At some point I'll find a day or two to migrate our small install to gitlab (we could use the end-user usability and features) -- but I know I'll need to have some time for it. Time to migrate, time to test the install, time to test disaster-recovery/reinstall from backup... all those steps are slowed down and become more complex when the stack is complex.

(I'll probably end up letting gitlab have a dedicated lxc container, although I'll probably at least try to figure out how to reliably use an external postgres db -- it pains me to "bundle" a full fledged RDBMS. These things are the original "service daemons", along with network attached storage and auth/authz (LDAP/AD etc)).

LOL. GitHub is also a RoR shop.
It might be. I'm not saying it's impossible to scale Rails. It's just very, very hard. Github can do this, because they probably get the best of the best engineers. They even used to have their own, patched Ruby version.

Not everyone can afford that.

Why do you question Rails while the entire report is about Postgres only ?

And as someone working on one of the biggest and oldest Rails codebase out there, I can tell you that in term of scaling, Rails is the least of our concerns.

Sure it's not as efficient, so it's gonna cost you more in CPU and RAM, but it's trivial to scale horizontally. The real worry are the databases, they are fundamentally harder to scale without tradeoffs.

As for the patched Ruby, we used to have one too (but our patches landed upstream so now we run vanilla). It's not about allowing to scale at all. It's simply that once you reach a certain scale, it's profitable to pay a few engineers to improve Ruby's efficiency. If you have 500 app servers, a 1 or 2% performance gain will save enough to pay those engineers salary.

Depending on hundreds of gems means you are depending on the decisions of hundreds of developers with packages which are in constant churn.

Apps like Gitlab and Discourse that depend on hundreds of gems and require end users to have complex build environment and compile software are I think operating a broken user hostile model.

The potential for compilation failures, version mismatches and Ruby oddities like RVM is so gigantic with hundreds of man hours wasted one is left to conclude they may actually want to run a hosting business and not have users deploy themselves.

Compare that to Go or even PHP where things are so orders of magnitude simper that it is not even the same thing. To deal with this complexity you now have containers but have you solved the complexity or added another layer of complexity? There are technical but I think also social factors at play here.

Regardless of wether I agree or disagree with your critique, it has absolutely no relevance in the context of the current outage.

You don't like Ruby / Rails we get it. But that's totally out of topic.

It's not hard to scale a Rails server, when compared to other frameworks and languages. It's exactly the same as scaling a server written in Java, Node.js, Python, or any other language. You just spin up more machines and put them behind a load balancer.

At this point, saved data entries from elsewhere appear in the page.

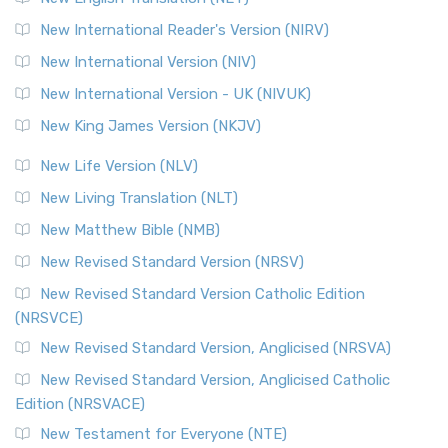
New International Reader's Version (NIRV)
New International Version (NIV)
New International Version - UK (NIVUK)
New King James Version (NKJV)
New Life Version (NLV)
New Living Translation (NLT)
New Matthew Bible (NMB)
New Revised Standard Version (NRSV)
New Revised Standard Version Catholic Edition
(NRSVCE)
New Revised Standard Version, Anglicised (NRSVA)
New Revised Standard Version, Anglicised Catholic
Edition (NRSVACE)
New Testament for Everyone (NTE)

Yes, Ruby is slower than other programming languages, but this usually doesn't matter. If you are charging people to use your software, or even if you are serving ads, you will always be making money before you need a second server. Plus, Rails is super productive, so you'll be able to build your product much faster.

I'm not sure why GitHub used a patched Ruby version, but no, that's not necessary.

Having said all of that, I'm moving towards Elixir and Phoenix. Not just because of the performance, but also because I really like the language and framework.

Nah this is just about having a robust backup system
I have searched the gitlab website and repositories looking for processes and procedures addressing change management, release management, incident management or really anything. I have found work instructions but no processes or procedures. Until you develop and enforce some appropriate processes and the resulting procedures I'm afraid you will never be able to deliver and maintain an enterprise level service.

Hopefully this will be the learning experience which allows you to place an emphasis on these things going forward and don't fall into the trap of thinking formal processes and procedures are somehow incongruent with speedy time to market, technological innovation or in conflict with DevOps.